A portmanteau of ‘Meta’ meaning ‘beyond’ and ‘verse’ for the universe, the Metaverse was first mentioned in the 1992 novel Snow Crash by Neal Stephenson. The concept of the Metaverse may not be new but technology today — especially with the advancement of virtual reality (VR) and augmented reality (AR) technology – is the bridge from sci-fi to real life. As surprising and sudden as this seems, this progression is neither a surprise nor sudden. Ever since the invention of the television, engineers have been trying to outdo each other in making the celluloid experience more immersive. You cannot get more immersed than living in a virtual world.

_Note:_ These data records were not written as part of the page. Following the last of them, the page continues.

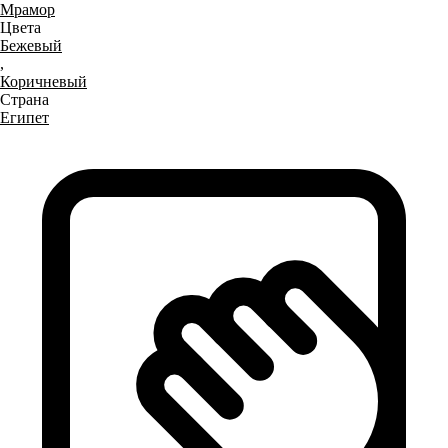
Мрамор
Цвета
Бежевый
,
Коричневый
Страна
Египет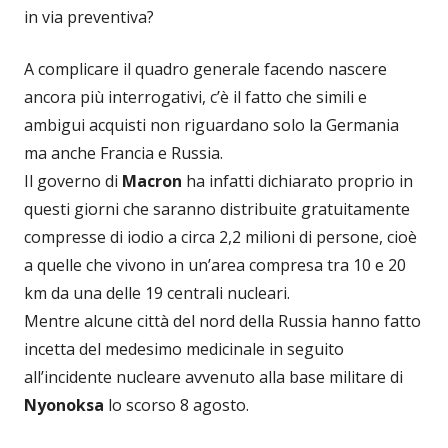
in via preventiva?
A complicare il quadro generale facendo nascere
ancora più interrogativi, c’è il fatto che simili e
ambigui acquisti non riguardano solo la Germania
ma anche Francia e Russia.
Il governo di
Macron
ha infatti dichiarato proprio in
questi giorni che saranno distribuite gratuitamente
compresse di iodio a circa 2,2 milioni di persone, cioè
a quelle che vivono in un’area compresa tra 10 e 20
km da una delle 19 centrali nucleari.
Mentre alcune città del nord della Russia hanno fatto
incetta del medesimo medicinale in seguito
all’incidente nucleare avvenuto alla base militare di
Nyonoksa
lo scorso 8 agosto.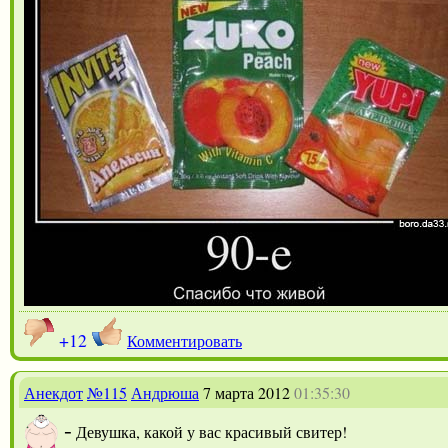
+12
Комментировать
Анекдот
№115
Андрюша
7 марта 2012
01:35:30
-
Девушка, какой у вас красивый свитер!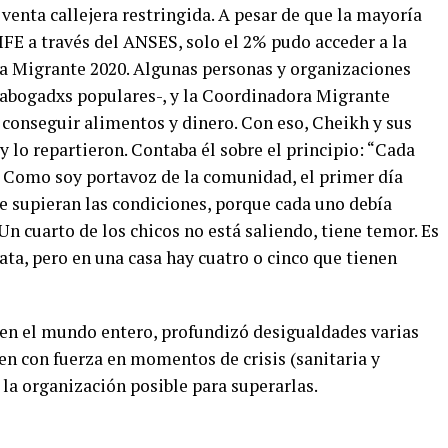
 venta callejera restringida. A pesar de que la mayoría
 IFE a través del ANSES, solo el 2% pudo acceder a la
a Migrante 2020. Algunas personas y organizaciones
 abogadxs populares-, y la Coordinadora Migrante
 conseguir alimentos y dinero. Con eso, Cheikh y sus
lo repartieron. Contaba él sobre el principio: “Cada
ar. Como soy portavoz de la comunidad, el primer día
e supieran las condiciones, porque cada uno debía
Un cuarto de los chicos no está saliendo, tiene temor. Es
ata, pero en una casa hay cuatro o cinco que tienen
en el mundo entero, profundizó desigualdades varias
gen con fuerza en momentos de crisis (sanitaria y
 la organización posible para superarlas.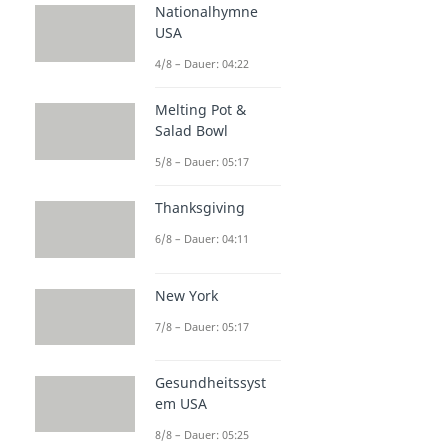
Nationalhymne
USA
4/8 – Dauer: 04:22
Melting Pot &
Salad Bowl
5/8 – Dauer: 05:17
Thanksgiving
6/8 – Dauer: 04:11
New York
7/8 – Dauer: 05:17
Gesundheitssyst
em USA
8/8 – Dauer: 05:25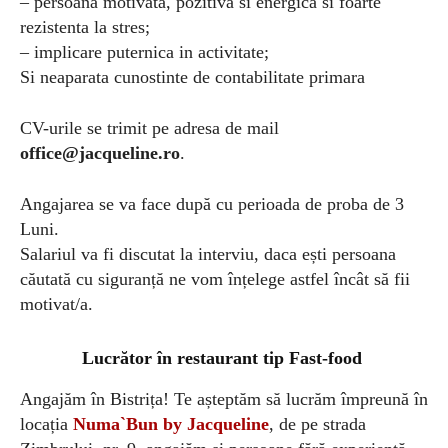
– persoana motivata, pozitiva si energica si foarte
rezistenta la stres;
– implicare puternica in activitate;
Si neaparata cunostinte de contabilitate primara
CV-urile se trimit pe adresa de mail
office@jacqueline.ro
.
Angajarea se va face după cu perioada de proba de 3
Luni.
Salariul va fi discutat la interviu, daca ești persoana
căutată cu siguranță ne vom înțelege astfel încât să fii
motivat/a.
Lucrător în restaurant tip Fast-food
Angajăm în Bistrița! Te așteptăm să lucrăm împreună în
locația
Numa`Bun by Jacqueline
, de pe strada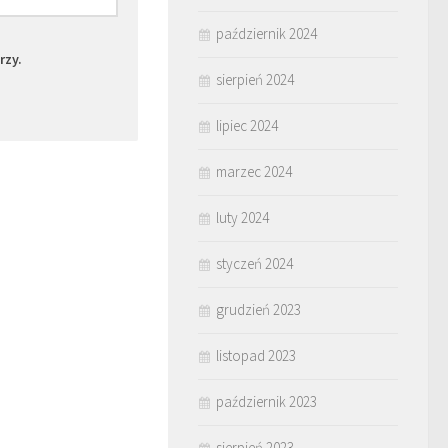
październik 2024
rzy.
sierpień 2024
lipiec 2024
marzec 2024
luty 2024
styczeń 2024
grudzień 2023
listopad 2023
październik 2023
sierpień 2023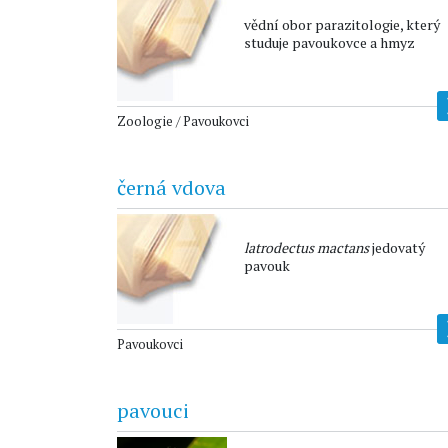
vědní obor parazitologie, který
studuje pavoukovce a hmyz
Zoologie / Pavoukovci
černá vdova
latrodectus mactans
jedovatý
pavouk
Pavoukovci
pavouci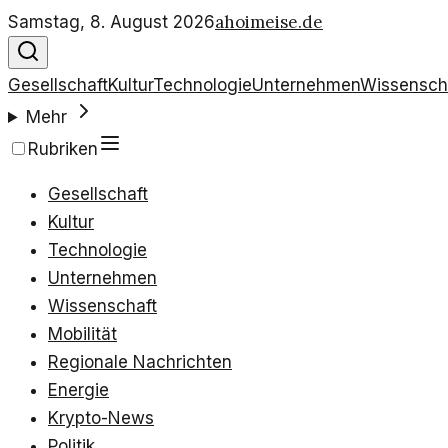
ahoimeise.de
Samstag, 8. August 2026
Gesellschaft
Kultur
Technologie
Unternehmen
Wissensch
Mehr
Rubriken
Gesellschaft
Kultur
Technologie
Unternehmen
Wissenschaft
Mobilität
Regionale Nachrichten
Energie
Krypto-News
Politik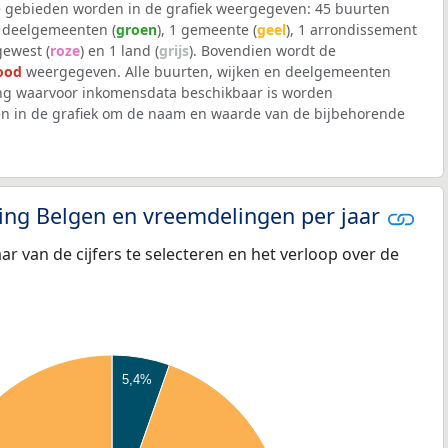
 gebieden worden in de grafiek weergegeven: 45 buurten
4 deelgemeenten (
groen
), 1 gemeente (
geel
), 1 arrondissement
 gewest (
roze
) en 1 land (
grijs
). Bovendien wordt de
ood
weergegeven. Alle buurten, wijken en deelgemeenten
g waarvoor inkomensdata beschikbaar is worden
en in de grafiek om de naam en waarde van de bijbehorende
eling Belgen en vreemdelingen per jaar
aar van de cijfers te selecteren en het verloop over de
5,4%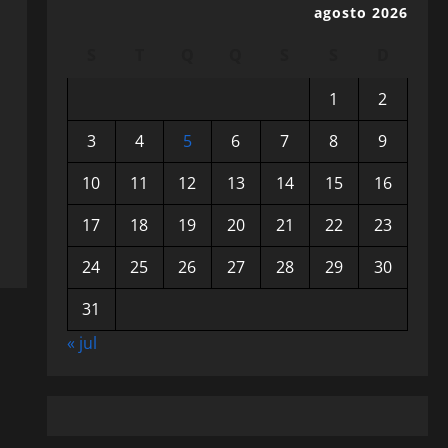
agosto 2026
S
T
Q
Q
S
S
D
1
2
3
4
5
6
7
8
9
10
11
12
13
14
15
16
17
18
19
20
21
22
23
24
25
26
27
28
29
30
31
« jul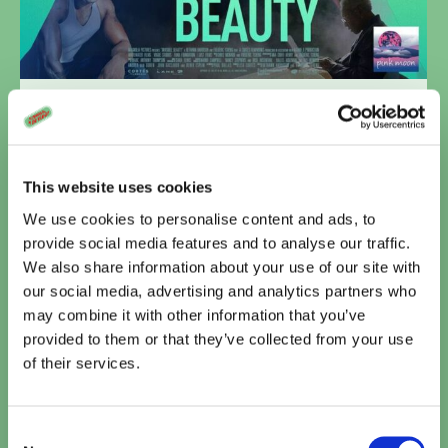
Invisible Beauty
Door
Have a Byte
16 oktober 2024
Mode-revolutionair Bethann Hardison blikt
This website uses cookies
terug op haar reis als baanbrekend zwart
model, modellenagent en activiste, en belicht
We use cookies to personalise content and ads, to
een onbekend hoofdstuk in de strijd voor
provide social media features and to analyse our traffic.
raciale diversiteit.
We also share information about your use of our site with
our social media, advertising and analytics partners who
may combine it with other information that you’ve
provided to them or that they’ve collected from your use
of their services.
Consent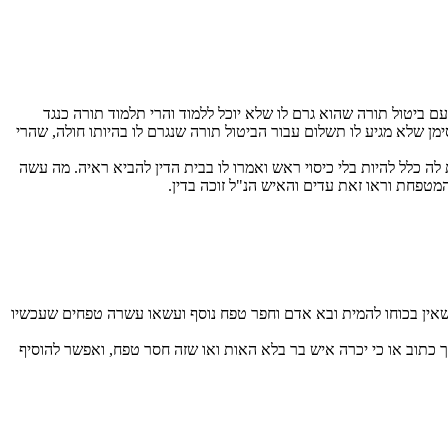
 ביטול תורה שהוא גרם לו שלא יוכל ללמוד והרי תלמוד תורה כנגד
ן שלא מגיע לו תשלום עבור הביטול תורה שנגרם לו בהיותו חולה, שהרי
 כלל להיות בלי כיסוי ראש ואמרו לו בבית הדין להביא ראיה. מה עשה
פחת וראו זאת עדים והאיש הנ"ל זוכה בדין.
אין בכוחו להמית ובא אדם וחפר טפח נוסף ועשאו עשרה טפחים שעכשיו
שך כתוב או כי יכרה איש בר בלא האות ואו שזה חסר טפח, ואפשר להוסיף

The Metaverse that Big Tech built
In June 2021, Chief Executive Officer of Facebook Mark Zuckerberg unveiled his vision of turning the popular social media network into a Metaverse company. A peek into the work being done at Facebook Reality Labs reveals VR collaboration with content producers and media owners.
Spark showcases AR experiences with a slew of apps and devices, including Facebook’s own smart glasses, Ray-Ban Stories, a tie-up with Essilor Luxottica, which lets users listen to music, take calls and capture videos and photos. Most recently, Facebook announced an update to its Portal teleconferencing device. Its Horizon beta project aims to be a virtual town hall for people to meet digitally.
Facebook is not the only one with world-building ambitions. Microsoft is also getting into the fray. Not only is it building an enterprise Metaverse, it says it is “uniquely positioned” to help companies create Metaverse apps with its artificial intelligence and mixed reality tools. Its Xbox division is already poised to render a digital world for us to interact in. Even though Apple has not announced its plans for the Metaverse, it has big dreams for AR, so does Magic Leap – one of the first AR app to launch in 2011. You can bet Google — one of the first to show its Google Glass —will not be far behind.
Playtime is over
As usual, gaming companies are no slugs in this department. Epic Games, makers of the popular Battle-Royale game, Fortnite, claims it is not just a game but a Metaverse. Gaming platform Roblox is also building a Metaverse. Novaquark General Manager Sébastien Bisch uses the analogy of a shared experience between two or more people attending a concert within a game (without actually being at the same venue or even zipcode) as a Metaverse encounter. The company develops a user generated MMO Dual Universe.
The need for a Metaverse does seem more acute for gamers, especially in massive multiplayer role-playing ones. Afterall, what could be more satisfying than sitting down for a drink at a virtual tavern after a team raid? In fact, many people turn to the movie Ready Player One as the definition of the Metaverse. In the movie, gamers don haptic suits to feel the game for the immersive experience.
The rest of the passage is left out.